Extracted page text data
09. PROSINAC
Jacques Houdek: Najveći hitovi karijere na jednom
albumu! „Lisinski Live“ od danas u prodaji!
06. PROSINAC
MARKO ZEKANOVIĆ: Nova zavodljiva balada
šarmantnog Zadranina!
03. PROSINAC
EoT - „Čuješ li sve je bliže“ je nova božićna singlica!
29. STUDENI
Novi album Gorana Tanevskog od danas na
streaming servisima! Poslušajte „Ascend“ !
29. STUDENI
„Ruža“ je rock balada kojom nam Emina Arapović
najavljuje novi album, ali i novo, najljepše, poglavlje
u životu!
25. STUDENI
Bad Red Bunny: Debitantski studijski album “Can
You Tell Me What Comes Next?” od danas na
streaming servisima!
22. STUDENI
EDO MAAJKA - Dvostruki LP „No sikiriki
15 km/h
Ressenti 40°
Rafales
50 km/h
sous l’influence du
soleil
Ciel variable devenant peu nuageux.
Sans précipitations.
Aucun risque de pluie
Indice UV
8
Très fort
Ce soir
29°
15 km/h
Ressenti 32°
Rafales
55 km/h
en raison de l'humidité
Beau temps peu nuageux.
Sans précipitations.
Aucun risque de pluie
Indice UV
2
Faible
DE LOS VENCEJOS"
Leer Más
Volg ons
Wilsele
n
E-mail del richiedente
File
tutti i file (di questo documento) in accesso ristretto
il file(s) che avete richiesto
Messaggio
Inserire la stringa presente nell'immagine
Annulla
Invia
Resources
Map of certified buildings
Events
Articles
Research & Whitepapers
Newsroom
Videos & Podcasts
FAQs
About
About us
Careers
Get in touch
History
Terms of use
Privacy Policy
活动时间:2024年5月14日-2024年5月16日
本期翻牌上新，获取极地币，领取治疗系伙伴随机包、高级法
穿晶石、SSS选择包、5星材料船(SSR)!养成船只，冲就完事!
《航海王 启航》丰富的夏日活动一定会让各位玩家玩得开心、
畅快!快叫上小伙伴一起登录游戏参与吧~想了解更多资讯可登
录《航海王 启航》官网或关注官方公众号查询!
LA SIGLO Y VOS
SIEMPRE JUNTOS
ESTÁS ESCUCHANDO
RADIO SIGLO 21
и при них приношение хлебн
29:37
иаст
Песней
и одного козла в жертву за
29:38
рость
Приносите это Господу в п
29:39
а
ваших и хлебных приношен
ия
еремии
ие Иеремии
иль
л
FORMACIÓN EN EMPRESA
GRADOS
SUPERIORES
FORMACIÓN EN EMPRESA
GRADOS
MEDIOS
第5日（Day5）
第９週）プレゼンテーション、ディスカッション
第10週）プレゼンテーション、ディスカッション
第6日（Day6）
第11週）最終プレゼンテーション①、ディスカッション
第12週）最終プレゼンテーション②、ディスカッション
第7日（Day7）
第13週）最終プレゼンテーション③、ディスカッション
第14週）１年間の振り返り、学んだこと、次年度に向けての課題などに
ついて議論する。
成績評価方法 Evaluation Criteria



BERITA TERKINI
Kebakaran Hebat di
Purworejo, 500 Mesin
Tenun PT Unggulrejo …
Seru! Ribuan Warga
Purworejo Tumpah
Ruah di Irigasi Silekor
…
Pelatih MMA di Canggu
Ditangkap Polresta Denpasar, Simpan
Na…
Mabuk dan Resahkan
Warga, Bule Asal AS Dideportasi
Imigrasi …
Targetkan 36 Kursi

Your task -
Please restate the records in full, word for word.

Answer to the problem -
09. PROSINAC
Jacques Houdek: Najveći hitovi karijere na jednom
albumu! „Lisinski Live“ od danas u prodaji!
06. PROSINAC
MARKO ZEKANOVIĆ: Nova zavodljiva balada
šarmantnog Zadranina!
03. PROSINAC
EoT - „Čuješ li sve je bliže“ je nova božićna singlica!
29. STUDENI
Novi album Gorana Tanevskog od danas na
streaming servisima! Poslušajte „Ascend“ !
29. STUDENI
„Ruža“ je rock balada kojom nam Emina Arapović
najavljuje novi album, ali i novo, najljepše, poglavlje
u životu!
25. STUDENI
Bad Red Bunny: Debitantski studijski album “Can
You Tell Me What Comes Next?” od danas na
streaming servisima!
22. STUDENI
EDO MAAJKA - Dvostruki LP „No sikiriki
15 km/h
Ressenti 40°
Rafales
50 km/h
sous l’influence du
soleil
Ciel variable devenant peu nuageux.
Sans précipitations.
Aucun risque de pluie
Indice UV
8
Très fort
Ce soir
29°
15 km/h
Ressenti 32°
Rafales
55 km/h
en raison de l'humidité
Beau temps peu nuageux.
Sans précipitations.
Aucun risque de pluie
Indice UV
2
Faible
DE LOS VENCEJOS"
Leer Más
Volg ons
Wilsele
n
E-mail del richiedente
File
tutti i file (di questo documento) in accesso ristretto
il file(s) che avete richiesto
Messaggio
Inserire la stringa presente nell'immagine
Annulla
Invia
Resources
Map of certified buildings
Events
Articles
Research & Whitepapers
Newsroom
Videos & Podcasts
FAQs
About
About us
Careers
Get in touch
History
Terms of use
Privacy Policy
活动时间:2024年5月14日-2024年5月16日
本期翻牌上新，获取极地币，领取治疗系伙伴随机包、高级法
穿晶石、SSS选择包、5星材料船(SSR)!养成船只，冲就完事!
《航海王 启航》丰富的夏日活动一定会让各位玩家玩得开心、
畅快!快叫上小伙伴一起登录游戏参与吧~想了解更多资讯可登
录《航海王 启航》官网或关注官方公众号查询!
LA SIGLO Y VOS
SIEMPRE JUNTOS
ESTÁS ESCUCHANDO
RADIO SIGLO 21
и при них приношение хлебн
29:37
иаст
Песней
и одного козла в жертву за
29:38
рость
Приносите это Господу в п
29:39
а
ваших и хлебных приношен
ия
еремии
ие Иеремии
иль
л
FORMACIÓN EN EMPRESA
GRADOS
SUPERIORES
FORMACIÓN EN EMPRESA
GRADOS
MEDIOS
第5日（Day5）
第９週）プレゼンテーション、ディスカッション
第10週）プレゼンテーション、ディスカッション
第6日（Day6）
第11週）最終プレゼンテーション①、ディスカッション
第12週）最終プレゼンテーション②、ディスカッション
第7日（Day7）
第13週）最終プレゼンテーション③、ディスカッション
第14週）１年間の振り返り、学んだこと、次年度に向けての課題などに
ついて議論する。
成績評価方法 Evaluation Criteria



BERITA TERKINI
Kebakaran Hebat di
Purworejo, 500 Mesin
Tenun PT Unggulrejo …
Seru! Ribuan Warga
Purworejo Tumpah
Ruah di Irigasi Silekor
…
Pelatih MMA di Canggu
Ditangkap Polresta Denpasar, Simpan
Na…
Mabuk dan Resahkan
Warga, Bule Asal AS Dideportasi
Imigrasi …
Targetkan 36 Kursi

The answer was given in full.